South Africa's new plant poaching epidemic - Geographical Magazine

2022-03-11 10:15:24 By : Mr. calvin liao

On 14 July 2015, Melita Weideman, a park ranger in South Africa’s Knersvlakte Nature Reserve, was sipping coffee at her home in the town of Vanrhynsdorp when she received an urgent phone call. Two trespassers had been seen entering the reserve. Heart pounding, she grabbed a long hunting knife and slipped it into the sheath she wore beneath her uniform. Then she jumped into her car and set off in pursuit.

Some 230 kilometres north of Cape Town, Knersvlakte – Afrikaans for ‘grinding plain’ after the noise made by its distinctive white-quartz gravel underfoot – is one of the world’s more peculiar nature reserves. At first glance, it seems desolate – a barren expanse of rock and earth broken only by low, thirsty-looking shrubs. But look a little closer down at ground level and you’ll see whole areas dotted with miniature, alien-like succulent plants, some of which are exceptionally rare.
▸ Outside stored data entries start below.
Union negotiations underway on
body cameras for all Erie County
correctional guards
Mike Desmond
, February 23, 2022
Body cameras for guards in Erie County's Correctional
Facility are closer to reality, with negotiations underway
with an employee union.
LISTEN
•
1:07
In recent years, ornamental succulents have become fashionable around the world and the burgeoning demand from plant collectors has fuelled what botanists refer to as a global poaching epidemic. In South Africa, one of the world’s most biodiverse nations and home to roughly a third of all succulent species, authorities are playing catch up as plant poachers pillage the country’s unique botanical heritage, driving rare species of succulent towards extinction.

When Weideman eventually found the trespassers, who turned out to be a middle-aged Spanish couple, she ordered them to open up their backpacks. Peering inside, she found them packed to the brim with rare plants. The next morning, police officers raided the guesthouse in which the couple had been staying. On the bedroom floor lay a stack of 14 cardboard boxes.
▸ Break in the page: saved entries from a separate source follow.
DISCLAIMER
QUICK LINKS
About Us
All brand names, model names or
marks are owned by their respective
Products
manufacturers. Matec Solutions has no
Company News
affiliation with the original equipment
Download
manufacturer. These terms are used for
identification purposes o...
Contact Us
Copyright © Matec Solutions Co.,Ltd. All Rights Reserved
Avrill Kaffer is taken away by the police after being arrested for plant poaching in the desert outside Steinkopf, South Africa. Like roughly a third of South Africans, Kaffer, who is a former diamond miner, was out of work and hoped selling the plants would help him to support his family. Image: Tommy Trenchard

During the dry season, conophytums (like these ones seized during a sting operation), form a protective brown sheaf to protect themselves from the sun. Image: Tommy Trenchard

Opening them up, the officers discovered 2,248 plants, some wrapped in newspaper, others just jammed in loose. ‘So this is major,’ thought Weideman. ‘This is going to be a big fine.’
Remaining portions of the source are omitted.